Wednesday, May 16, 2007

NASA Gets In On Prize-Tracting.


Stanley, did you get a 21 ton weight dropped on you by that damn coyote while you were trekking across the desert?  No, I guess not.  That's just a Passat instead of a Toureg because the Stanford team doesn't need much ground clearance for this Challenge.  Its more Urban in nature.  Something about naming your entrants to give them a little anthropomorphic sympathy and then calling the next machine by the same name strikes me as a little off.  I mean, they couldn't have just build another robot, called him johnny 5 and treated him like a family member.

But that's not all the news.  NASA seems to like the DARPA / xPrize system of outsourcing development to whoever wants the prize money; which I am henceforth dubbing "Prize-tracting."  They've got a few bounties out there for gadgets that will send us back to the moon under budget and looking our best.
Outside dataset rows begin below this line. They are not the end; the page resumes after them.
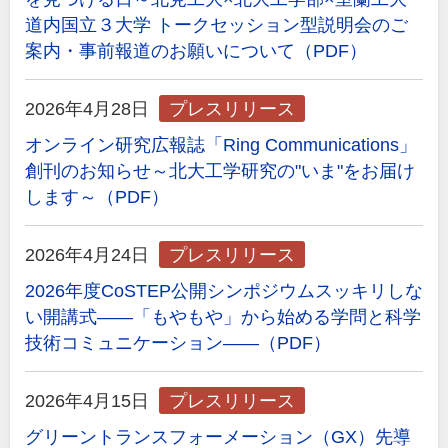
道内国立３大学 トークセッション型説明会のご
案内・事前報道のお願いについて（PDF）
2026年4月28日
プレスリリース
オンライン研究広報誌「Ring Communications」
創刊のお知らせ～北大工学研究の"いま"をお届け
します～（PDF）
2026年4月24日
プレスリリース
2026年度CoSTEP公開シンポジウムスッキリしな
い開講式――「もやもや」から始める学問と科学
技術コミュニケーション――（PDF）
2026年4月15日
プレスリリース
グリーントランスフォーメーション（GX）先導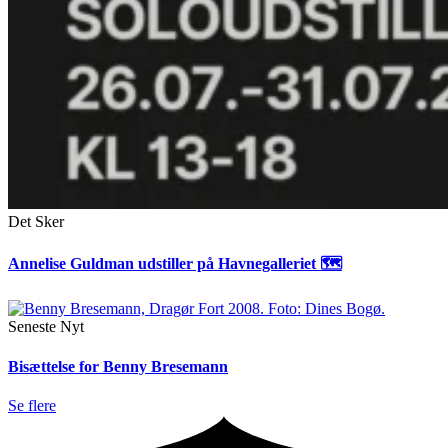
Det Sker
Annelise Guldman udstiller på Havnegalleriet 🗺
Seneste Nyt
Bisættelse for Benny Bresemann
Se flere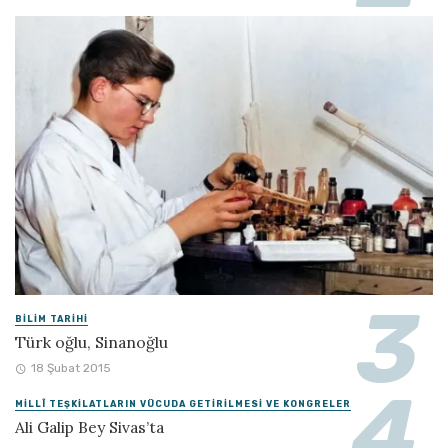
BILIM TARIHI
Türk oğlu, Sinanoğlu
18 Şubat 2015
MILLÎ TEŞKILATLARIN VÜCUDA GETIRILMESI VE KONGRELER
Ali Galip Bey Sivas’ta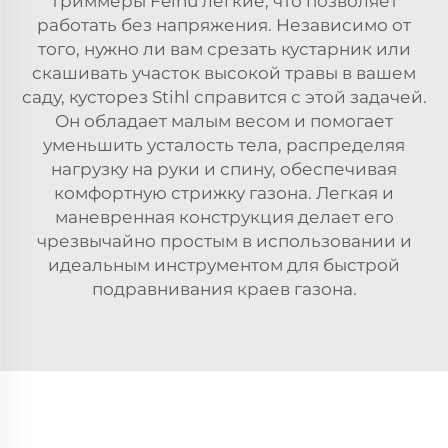
Триммеры Feihu легкие, что позволяет
работать без напряжения. Независимо от
того, нужно ли вам срезать кустарник или
скашивать участок высокой травы в вашем
саду, кусторез Stihl справится с этой задачей.
Он обладает малым весом и помогает
уменьшить усталость тела, распределяя
нагрузку на руки и спину, обеспечивая
комфортную стрижку газона. Легкая и
маневренная конструкция делает его
чрезвычайно простым в использовании и
идеальным инструментом для быстрой
подравнивания краев газона.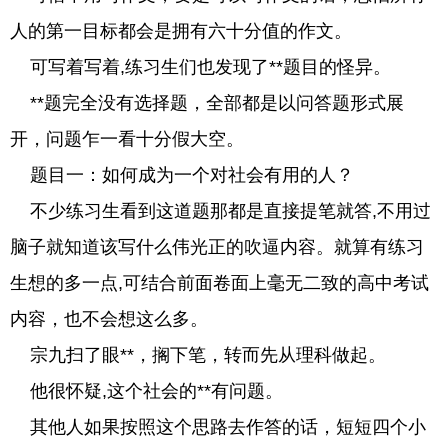
人的第一目标都会是拥有六十分值的作文。
可写着写着,练习生们也发现了**题目的怪异。
**题完全没有选择题，全部都是以问答题形式展
开，问题乍一看十分假大空。
题目一：如何成为一个对社会有用的人？
不少练习生看到这道题那都是直接提笔就答,不用过
脑子就知道该写什么伟光正的吹逼内容。就算有练习
生想的多一点,可结合前面卷面上毫无二致的高中考试
内容，也不会想这么多。
宗九扫了眼**，搁下笔，转而先从理科做起。
他很怀疑,这个社会的**有问题。
其他人如果按照这个思路去作答的话，短短四个小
Take for example the glove design that took home 200 Gees.
Or the competition for a lunar soil digger that no one won on Monday.  (keep in mind that no one won the grand challenge the first year either)
And then there's the lunar lander contest that is quickly approaching and has teams battling guidance chips and gravity for 180 seconds.
It is an interesting business model, I have to say.  Enticing all the garage geniuses out with semi-substantial rewards.  But I'm not really sure the Prize-tract money NASA has put up so far will draw in anything more than folks with interesting ideas and maybe a small company or two.  DARPA had the insight to have educational organizations do their dirty work for them, you know, places that like money but are in it for the prestige as well.  I can only hope that NASA has a few more ducketts to throw in the ring, or our next mission to the moon, while absolutely a feat of engineering and completely safe, will be in a lawn chair with a garden hose taped to the back.